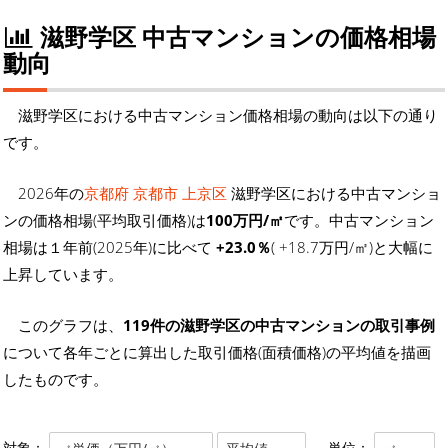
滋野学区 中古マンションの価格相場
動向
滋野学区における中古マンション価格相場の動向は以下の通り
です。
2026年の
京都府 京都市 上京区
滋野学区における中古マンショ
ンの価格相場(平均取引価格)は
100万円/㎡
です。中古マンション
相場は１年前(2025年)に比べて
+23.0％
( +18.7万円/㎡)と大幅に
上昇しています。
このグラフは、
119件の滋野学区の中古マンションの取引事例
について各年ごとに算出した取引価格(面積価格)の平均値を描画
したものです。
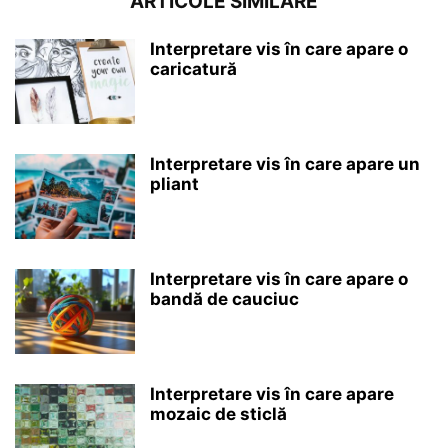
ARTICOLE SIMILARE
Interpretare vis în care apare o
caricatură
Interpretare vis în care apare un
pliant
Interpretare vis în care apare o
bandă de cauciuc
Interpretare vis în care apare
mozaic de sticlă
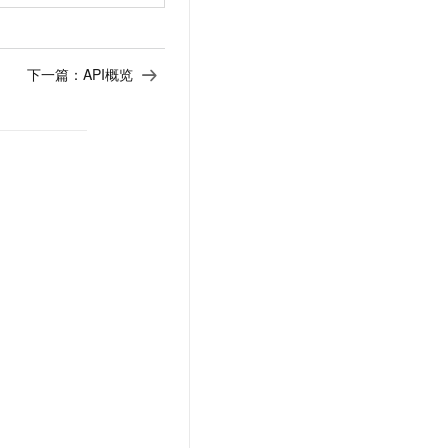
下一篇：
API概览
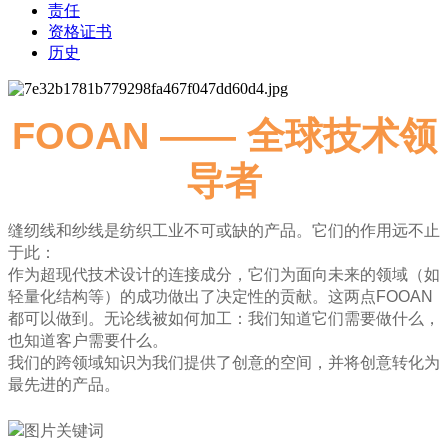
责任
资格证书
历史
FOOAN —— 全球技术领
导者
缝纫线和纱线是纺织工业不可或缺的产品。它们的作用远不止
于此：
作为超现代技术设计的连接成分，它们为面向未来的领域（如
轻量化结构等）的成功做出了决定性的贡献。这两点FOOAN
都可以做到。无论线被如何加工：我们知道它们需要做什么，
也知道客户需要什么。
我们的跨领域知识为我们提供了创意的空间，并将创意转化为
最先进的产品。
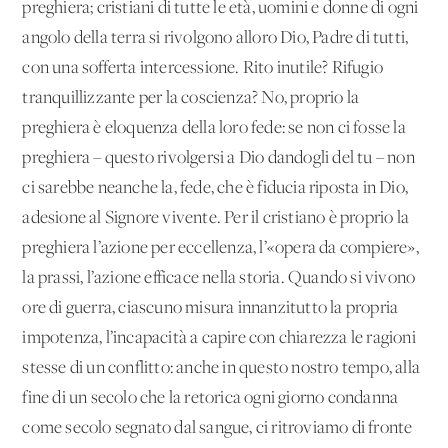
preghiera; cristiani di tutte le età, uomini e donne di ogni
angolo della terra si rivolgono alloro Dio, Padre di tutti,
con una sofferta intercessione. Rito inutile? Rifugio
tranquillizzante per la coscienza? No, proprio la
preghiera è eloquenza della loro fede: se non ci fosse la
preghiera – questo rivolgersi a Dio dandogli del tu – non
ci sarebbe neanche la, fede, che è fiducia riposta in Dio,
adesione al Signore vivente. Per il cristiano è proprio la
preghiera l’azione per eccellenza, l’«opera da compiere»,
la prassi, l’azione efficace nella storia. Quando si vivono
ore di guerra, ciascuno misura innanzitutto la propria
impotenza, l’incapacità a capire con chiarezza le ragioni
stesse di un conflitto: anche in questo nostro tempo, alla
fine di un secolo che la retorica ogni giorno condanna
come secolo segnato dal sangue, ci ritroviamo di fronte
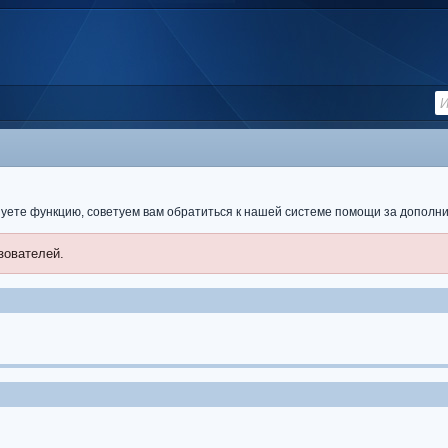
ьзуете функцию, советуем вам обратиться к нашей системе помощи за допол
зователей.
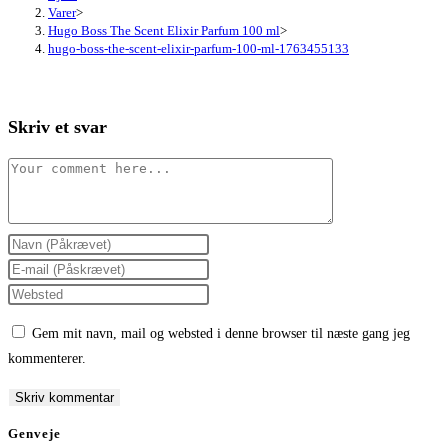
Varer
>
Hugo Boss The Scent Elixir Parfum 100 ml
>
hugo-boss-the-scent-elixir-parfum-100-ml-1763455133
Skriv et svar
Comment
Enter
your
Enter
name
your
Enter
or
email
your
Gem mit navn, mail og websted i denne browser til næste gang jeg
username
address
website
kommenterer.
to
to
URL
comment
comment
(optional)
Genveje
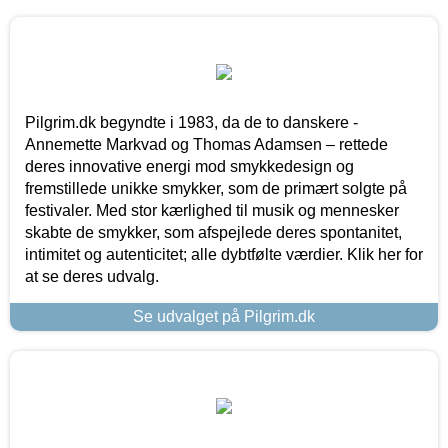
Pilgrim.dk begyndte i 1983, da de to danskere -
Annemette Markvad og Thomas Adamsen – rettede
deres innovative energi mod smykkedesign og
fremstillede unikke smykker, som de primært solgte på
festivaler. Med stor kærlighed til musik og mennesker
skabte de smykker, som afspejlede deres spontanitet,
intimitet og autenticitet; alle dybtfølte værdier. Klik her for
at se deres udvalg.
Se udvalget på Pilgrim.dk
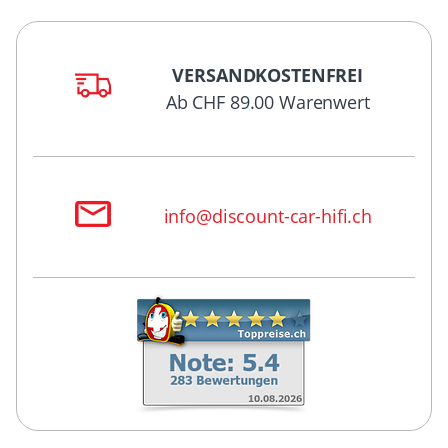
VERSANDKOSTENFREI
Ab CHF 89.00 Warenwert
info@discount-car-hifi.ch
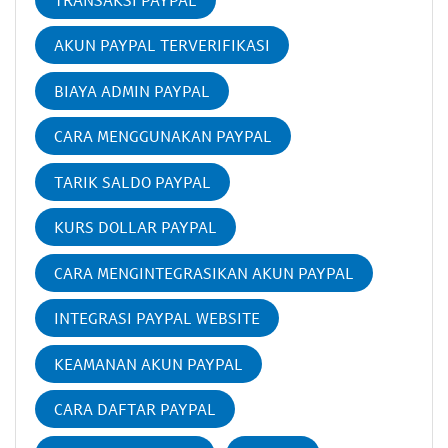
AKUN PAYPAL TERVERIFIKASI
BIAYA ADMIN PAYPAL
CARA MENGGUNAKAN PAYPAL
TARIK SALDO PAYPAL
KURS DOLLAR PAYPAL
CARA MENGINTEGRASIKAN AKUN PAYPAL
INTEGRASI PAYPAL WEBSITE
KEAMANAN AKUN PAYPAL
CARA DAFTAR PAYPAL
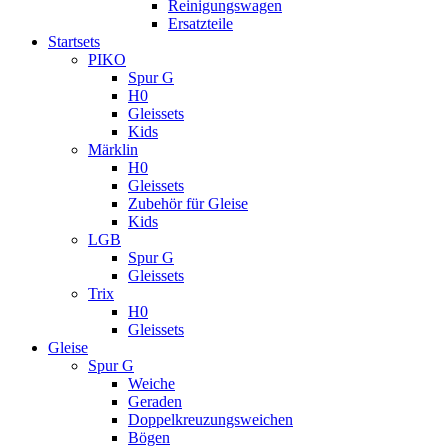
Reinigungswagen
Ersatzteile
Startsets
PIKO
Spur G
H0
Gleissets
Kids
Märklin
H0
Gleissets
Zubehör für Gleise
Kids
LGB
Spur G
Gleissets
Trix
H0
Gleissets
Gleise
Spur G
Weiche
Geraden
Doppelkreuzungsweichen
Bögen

========

● YOUR ASSIGNMENT
Lines from the start of the material through the line containing "ARTICOLE SIMILARE" are to be restated word for word; no picture may be included.

● YOUR SOLUTION
滋野学区 中古マンションの価格相場
動向
滋野学区における中古マンション価格相場の動向は以下の通り
です。
2026年の
京都府 京都市 上京区
滋野学区における中古マンショ
ンの価格相場(平均取引価格)は
100万円/㎡
です。中古マンション
相場は１年前(2025年)に比べて
+23.0％
( +18.7万円/㎡)と大幅に
上昇しています。
このグラフは、
119件の滋野学区の中古マンションの取引事例
について各年ごとに算出した取引価格(面積価格)の平均値を描画
したものです。
ARTICOLE SIMILARE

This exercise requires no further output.